### What you will do
An exact transcription of every entry is required. Images are not part of it.

### Data shown
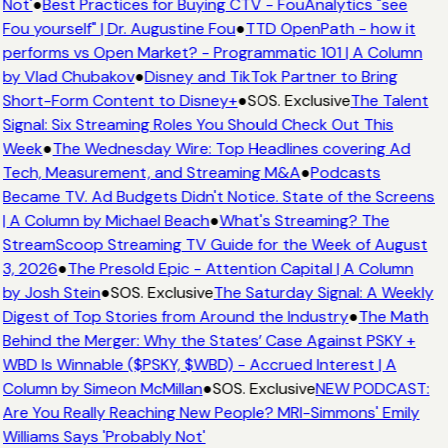
Not'
●
Best Practices for Buying CTV - FouAnalytics "see
Fou yourself" | Dr. Augustine Fou
●
TTD OpenPath - how it
performs vs Open Market? - Programmatic 101 | A Column
by Vlad Chubakov
●
Disney and TikTok Partner to Bring
Short-Form Content to Disney+
●
SOS. Exclusive
The Talent
Signal: Six Streaming Roles You Should Check Out This
Week
●
The Wednesday Wire: Top Headlines covering Ad
Tech, Measurement, and Streaming M&A
●
Podcasts
Became TV. Ad Budgets Didn't Notice. State of the Screens
| A Column by Michael Beach
●
What's Streaming? The
StreamScoop Streaming TV Guide for the Week of August
3, 2026
●
The Presold Epic - Attention Capital | A Column
by Josh Stein
●
SOS. Exclusive
The Saturday Signal: A Weekly
Digest of Top Stories from Around the Industry
●
The Math
Behind the Merger: Why the States’ Case Against PSKY +
WBD Is Winnable ($PSKY, $WBD) - Accrued Interest | A
Column by Simeon McMillan
●
SOS. Exclusive
NEW PODCAST:
Are You Really Reaching New People? MRI-Simmons' Emily
Williams Says 'Probably Not'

### Worked solution
Not'
●
Best Practices for Buying CTV - FouAnalytics "see
Fou yourself" | Dr. Augustine Fou
●
TTD OpenPath - how it
performs vs Open Market? - Programmatic 101 | A Column
by Vlad Chubakov
●
Disney and TikTok Partner to Bring
Short-Form Content to Disney+
●
SOS. Exclusive
The Talent
Signal: Six Streaming Roles You Should Check Out This
Week
●
The Wednesday Wire: Top Headlines covering Ad
Tech, Measurement, and Streaming M&A
●
Podcasts
Became TV. Ad Budgets Didn't Notice. State of the Screens
| A Column by Michael Beach
●
What's Streaming? The
StreamScoop Streaming TV Guide for the Week of August
3, 2026
●
The Presold Epic - Attention Capital | A Column
by Josh Stein
●
SOS. Exclusive
The Saturday Signal: A Weekly
Digest of Top Stories from Around the Industry
●
The Math
Behind the Merger: Why the States’ Case Against PSKY +
WBD Is Winnable ($PSKY, $WBD) - Accrued Interest | A
Column by Simeon McMillan
●
SOS. Exclusive
NEW PODCAST:
Are You Really Reaching New People? MRI-Simmons' Emily
Williams Says 'Probably Not'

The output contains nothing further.